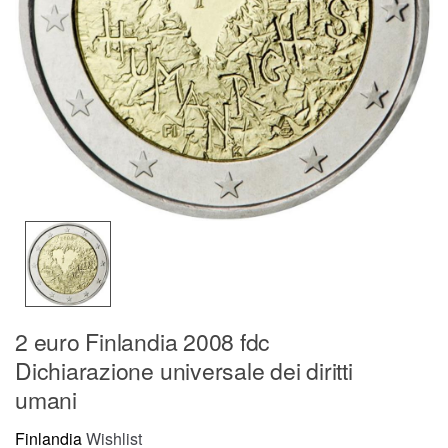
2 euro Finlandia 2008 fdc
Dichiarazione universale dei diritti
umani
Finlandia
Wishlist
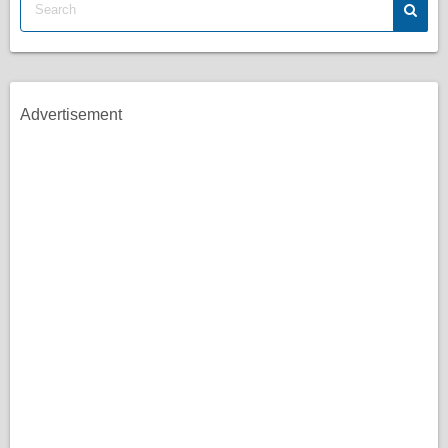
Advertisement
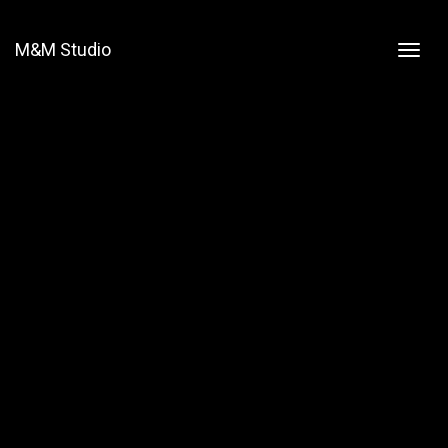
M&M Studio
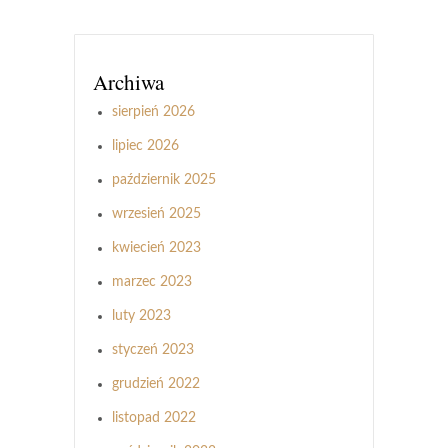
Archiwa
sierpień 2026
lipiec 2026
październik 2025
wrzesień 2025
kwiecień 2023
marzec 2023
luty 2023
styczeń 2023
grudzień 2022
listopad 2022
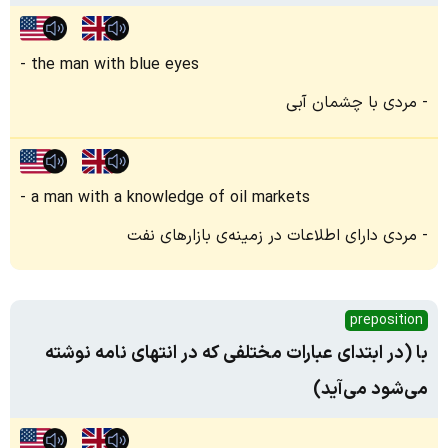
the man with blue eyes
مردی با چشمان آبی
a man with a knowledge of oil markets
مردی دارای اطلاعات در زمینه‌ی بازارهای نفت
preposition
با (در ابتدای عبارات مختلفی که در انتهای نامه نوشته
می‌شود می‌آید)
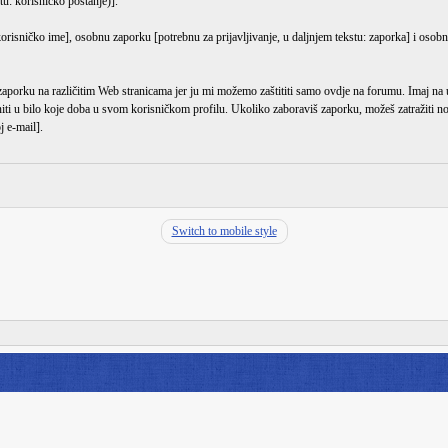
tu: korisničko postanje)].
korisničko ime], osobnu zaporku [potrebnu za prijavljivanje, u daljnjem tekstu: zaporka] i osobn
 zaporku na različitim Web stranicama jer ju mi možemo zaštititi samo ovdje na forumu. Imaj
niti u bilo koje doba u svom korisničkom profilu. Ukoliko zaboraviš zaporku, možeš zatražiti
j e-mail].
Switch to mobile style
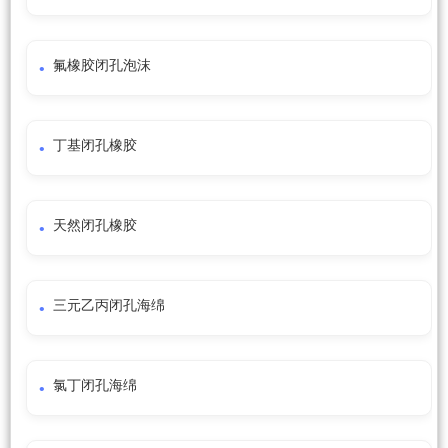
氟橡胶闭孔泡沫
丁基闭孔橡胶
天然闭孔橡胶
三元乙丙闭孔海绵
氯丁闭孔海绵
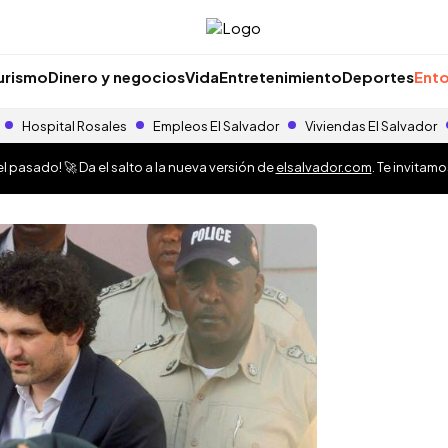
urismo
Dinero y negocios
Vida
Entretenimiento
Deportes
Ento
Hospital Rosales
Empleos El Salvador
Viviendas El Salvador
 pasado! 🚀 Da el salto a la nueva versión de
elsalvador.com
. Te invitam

--------------------

For every line above that includes the word "zaporku", return the line.

▶ Finished task:
korisničko ime], osobnu zaporku [potrebnu za prijavljivanje, u daljnjem tekstu: zaporka] i osobn
 zaporku na različitim Web stranicama jer ju mi možemo zaštititi samo ovdje na forumu. Imaj
niti u bilo koje doba u svom korisničkom profilu. Ukoliko zaboraviš zaporku, možeš zatražiti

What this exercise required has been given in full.